It was evening. The two artists threw on their light overcoats and left the studio. They entered the hall, and turning, came face to face with a woman. There was faint light still lingering in the hall, and the men could discern the woman’s features. Dermit recognized her—Mrs. Raleigh. There was no trace of cosmetics on her face, now. She was dressed in black, and her features revealed the clouded soul of a one-time haughty and mocking spirit.

“ I have returned for the London paper, ” she spelled, wearily. “ I knew Mickey, and I knew that you knew him. I wanted you to know the story. ”

The men paused. To them Mrs. Raleigh was Mrs. Raleigh, the brilliant, but uncertain woman who had cut such a prominent figure at the club a year ago. She had not made a “ clean breast ” of it to Dermit, nor had she been seen among the deaf since Mickey’s departure on the Seamew II.

“ I will get the paper, ” Dermit spelled the words. “ We thank you for leaving it. ”

“ Also, I wish to speak to you. May I step inside your studio for a brief talk? ”

“ Certainly. ” With a weak, uncertain step, Mrs. Raleigh followed the artists through the hall to the studio door. Edsum opened it and switched on the light, motioning Mrs. Raleigh to a chair. She staggered, and Edsum quickly caught her arm and assisted her. She sank wearily into the old, overstuffed chair, drawing from under her arm a package which she placed in her lap.

“ You are ill, Madam, ” surmised Dermit. “ Is there anything I can do for you—a cup of tea? ”

“ Thank you. I am, indeed, ill. The tea will strengthen me. I have, indeed, a little story to tell you. ”

Dermit lighted his alcohol lamp and set over the flame a small kettle of water. In a few minutes he served the tea.

“ I feel better, now. ”

“ I am glad, Mrs. Raleigh. Now would you please tell us how you happened by this London paper? Mickey was a friend of ours. ”

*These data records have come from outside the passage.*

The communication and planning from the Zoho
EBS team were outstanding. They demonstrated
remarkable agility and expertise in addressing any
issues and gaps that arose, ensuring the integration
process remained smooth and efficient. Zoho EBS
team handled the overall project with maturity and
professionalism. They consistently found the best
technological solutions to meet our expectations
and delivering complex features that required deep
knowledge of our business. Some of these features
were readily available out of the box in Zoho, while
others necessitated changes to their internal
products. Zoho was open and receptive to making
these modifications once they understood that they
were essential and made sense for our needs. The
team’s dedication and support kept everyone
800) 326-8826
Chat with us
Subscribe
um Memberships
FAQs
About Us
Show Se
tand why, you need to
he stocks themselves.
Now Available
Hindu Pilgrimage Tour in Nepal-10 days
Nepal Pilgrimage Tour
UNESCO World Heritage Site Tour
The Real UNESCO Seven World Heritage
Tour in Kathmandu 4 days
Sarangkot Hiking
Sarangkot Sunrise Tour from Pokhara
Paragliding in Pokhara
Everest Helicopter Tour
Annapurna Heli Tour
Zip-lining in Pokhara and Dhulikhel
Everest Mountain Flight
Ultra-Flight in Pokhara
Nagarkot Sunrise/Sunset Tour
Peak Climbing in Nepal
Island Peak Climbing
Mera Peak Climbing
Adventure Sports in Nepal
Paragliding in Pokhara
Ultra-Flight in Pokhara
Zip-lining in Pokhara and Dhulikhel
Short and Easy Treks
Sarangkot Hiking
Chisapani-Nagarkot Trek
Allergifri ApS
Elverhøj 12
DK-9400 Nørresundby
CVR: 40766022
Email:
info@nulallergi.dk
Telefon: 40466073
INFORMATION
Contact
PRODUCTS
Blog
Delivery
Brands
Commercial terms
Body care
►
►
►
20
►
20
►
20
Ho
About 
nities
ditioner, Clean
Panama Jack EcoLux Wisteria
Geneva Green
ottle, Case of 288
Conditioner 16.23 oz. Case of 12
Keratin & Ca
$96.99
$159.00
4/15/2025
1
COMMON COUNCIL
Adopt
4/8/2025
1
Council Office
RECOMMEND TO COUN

“ An elderly gentleman gave it to me—a Mr. Carrel. ”

“ Amos Carrel? ” Edsum looked surprised.

“ Yes; he said an English sailor, Danny Merlin, who knew Mickey, sent it to him. ”

“ We were about to go to the Carrel mansion when we met you. How is Mr. Carrel? ”

“ He is not there—he is gone. ”

“ Gone? And Marion? ”

“ They have gone to France to see what they can find about Mickey. They wish to bring back the remains if found. Here is Mickey’s Diary. The sailor sent it, too. ” She handed the small package to Dermit. He unwrapped it, glanced through its finely written pages, and again turned to Mrs. Raleigh.

“ May I ask how you came to know Amos Carrel? ”

“ Amos Carrel is not his full name, but it will suffice here. I knew him when he was a young man. His father was a eugenist and a man of science. He boasted unusual physical perfection, and sought to perpetuate it in his family. He raised Amos a physically perfect man, who in turn became absorbed in eugenics, and the idea that we have a right to be well-born; it obsessed him. Amos became almost fanatical over it. He attended a medical college. I was a student at the college of nurses in the same city. We harbored similar ideas about the race. I saw in Amos perfect, beautiful manhood, and he saw in me perfect womanhood. I was a Catholic; he was not. We were secretly married by a Justice, and a son came of it. That son was like his father, a young god. The Church and the Carrel family flew into a rage over our marriage. I fled, disowned, and, according to the Church, unwed. Amos married again after legalizing the separation. He had a daughter. It, too, was perfect—like the son. I raised my son, but in bitterness and humiliation. Grown, he went his way. Years passed. I became interested in the deaf, and married one, a fine man. He died two years later, but I had mastered his language. Alone again, I gave way to despair, lost faith in man and society—hated it, and let myself sink. I saw that I could play the role of a deaf-mute, and I knew that society is charitably inclined toward such people. It led to my becoming the leader of the gang of impostors that Mickey exposed. I plotted revenge. I followed Mickey, to punish him. My steps led me to Carrel, who turned out to be the medical student of my younger days—the wonderful man I had so willingly thrown my life away for! ” She paused, wearied, blur-eyed. Her hands, trembling with nervousness, sank to her lap. “ Another cup of tea, please. ” The sculptor refilled her cup, and she slowly sipped the stimulant, the two men looking on in mute wonder.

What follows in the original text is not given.